Real Property and Business Litigation Report
Volume VIII, Issue 26
June 27, 2015
Letchworth v. Pannone, — So.3d —-, 2015 WL 3903536 (Fla. 5th DCA 2015).
Certiorari lies to review trial court orders compelling the disclosure of confidential or privileged information, including information of third parties.
Nationstar Mortg., LLC v. Berdecia, — So.3d —-, 2015 WL 3903568 (Fla. 5th DCA 2015).
A witness must lay the foundation to testify as to business records, but witnesses in mortgage foreclosure cases need not be the person who entered the information into the records nor need they identify the person who entered the data into the records.
Eagles Master Ass’, Inc. v. Bank of America, N.A., — So.3d —-, 2015 WL 3915871 (Fla. 2d DCA 2015).
A lender can prove standing, even if it has lost the note, by filing a copy of the indorsement or assignment together with a copy of the lost note when filing suit.
HJH, L.L.C. v. Volusia County, — So.3d —-, 2015 WL 3915930 (Fla. 5th DCA 2015).
Appellate review of a trial court’s decision on boundary lines is de novo when the trial court decision is based on interpretation of plats and deeds.
ATC Logistics Corp. v. Jackson, — So.3d —-, 2015 WL 3917424 (Fla. 1st DCA 2015).
Disqualification of opposing appellate counsel is required if counsel represented the other side in the trial court as an associate.
Blue Lagoon Development, LLC v. Maury, — So.3d —-, 2015 WL 3875437 (Fla. 3d DCA 2015).
Unless solely for the payment of money or time is the material part, a contract lacking a “time of the essence” provision is not breached by failure to perform on its due date.
Double Park, LLC v. Kaine Parking 125, LLC, — So.3d —-, 2015 WL 3875457 (Fla. 3d DCA 2015).
The trial court must hold an evidentiary hearing to determine dollar amounts that might be due if a triple-net lease requires additional payments for monies received by the tenant from subtenants in excess of those owed to the main landlord
Teitelbaum v. South Florida Water Management Dist., — So.3d —-, 2015 WL 3875464 (Fla. 3d DCA 2015).
“Condemnation blight” is relevant to the valuation of property that has already been taken but does not apply to de facto takings claims; any diminution in value due to condemnation blight is awarded at the time of the actual taking.
Loper v. Weather Shield Mfg., Inc., — So.3d —-, 2015 WL 3875549 (Fla. 1st DCA 2015).
An oral promise to not sue in exchange for new house windows reaching the end of their warranty period is enforceable and not illusory as it supported by consideration (an agreement to not sue) and definite in time (the upcoming end of the warranty period).
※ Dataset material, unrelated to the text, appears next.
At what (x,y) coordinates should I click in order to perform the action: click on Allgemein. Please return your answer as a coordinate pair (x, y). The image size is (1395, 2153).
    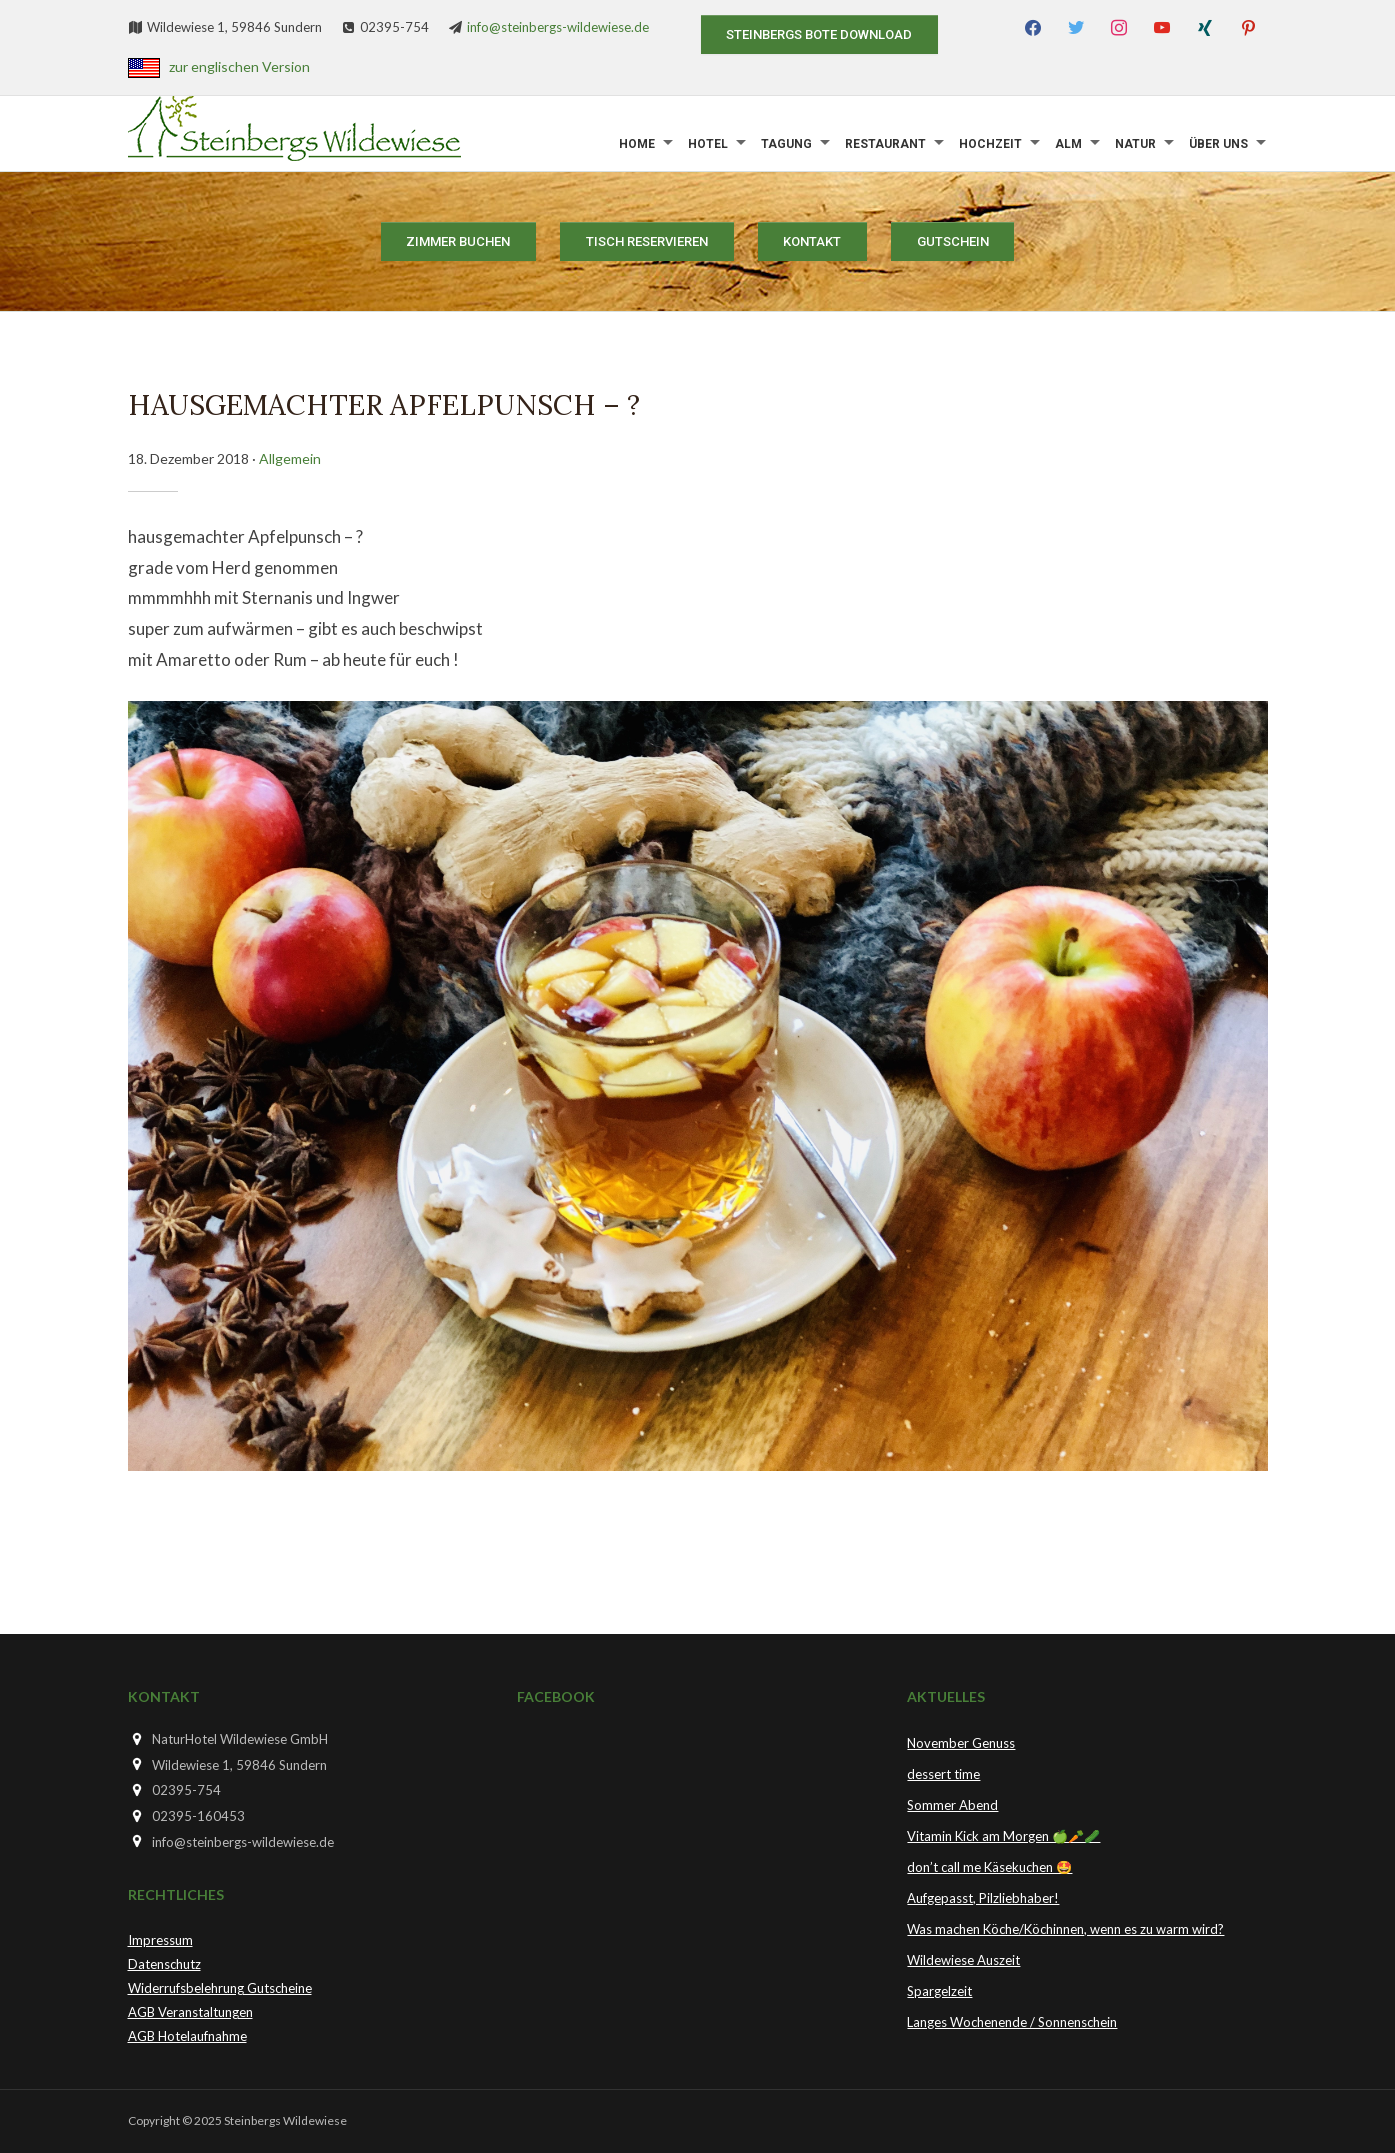     Looking at the image, I should click on (290, 458).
Any application of the Statute of Frauds is limited by equitable estoppel.
Silver Shells Corp. v. St. Maarten at Silver Shells Condominium Ass’n, Inc., — So.3d —-, 2015 WL 3875556 (Fla. 1st DCA 2015).
The five-year statute of limitations for condominium associations to bring actions to recover property improperly removed by the developer begins to run on turnover of the association, not the date of removal of the property.
Channell v. Deutsche Bank Nat. Trust Co., — So.3d —-, 2015 WL 3875949 (Fla. 2d DCA 2015).
A foreclosing lender’s mere reliance on a previous servicer’s records is, without more, insufficient to establish the predicate for the Business Records Exception to the Hearsay Rule. A subsequent lender may lay the foundation by independently establishing the accuracy of the records (per WAMCO XXVIII, Ltd. v. Integrated Electronic Environments, Inc., 903 So.2d 230 (Fla. 2d DCA 2005)) or reviewing the records for accuracy prior to integrating the prior records into the lender’s own records (Bank of N.Y. v. Calloway, 157 So.3d 1064 (Fla. 4th DCA 2015)).
Bennett v. Walton County, — So.3d —-, 2015 WL 3824197 (Fla. 1st DCA 2015).
Substantive due process challenges to zoning regulations are reviewed under the rational basis test. Prohibiting the use of residential property for paid events is “facially” permissible, and “as applied” permissible as the term “non-residential” sufficiently conveys the restriction imposed by the local government.
Texas Dept. of Housing and Community Affairs v. Inclusive Communities Project, Inc., — S.Ct. —-, 2015 WL 2473449 (2015).
Disparate impact claims are cognizable under the Fair Housing Act, 42 U.S.C.A. §§ 3604(a), 3605(a).
Kimble v. Marvel Entertainment, LLC, — S.Ct. —-, 2015 WL 2473380 (2015).
A patent holder cannot charge royalties after the patent term expires.
Horne v. Department of Agriculture, — S.Ct. —-, 2015 WL 2473384 (2015).
The Taking Clause of the United States Constitution applies to personal as well as real property.
Tartell v. South Florida Sinus and Allergy Center, Inc., — F.3d —-, 2015 WL 3857338 (11th Cir. 2015).
There is no Lanham Act violation for cybersquatting and unfair competition arising out the use of a name in a website unless the name has acquired secondary meaning.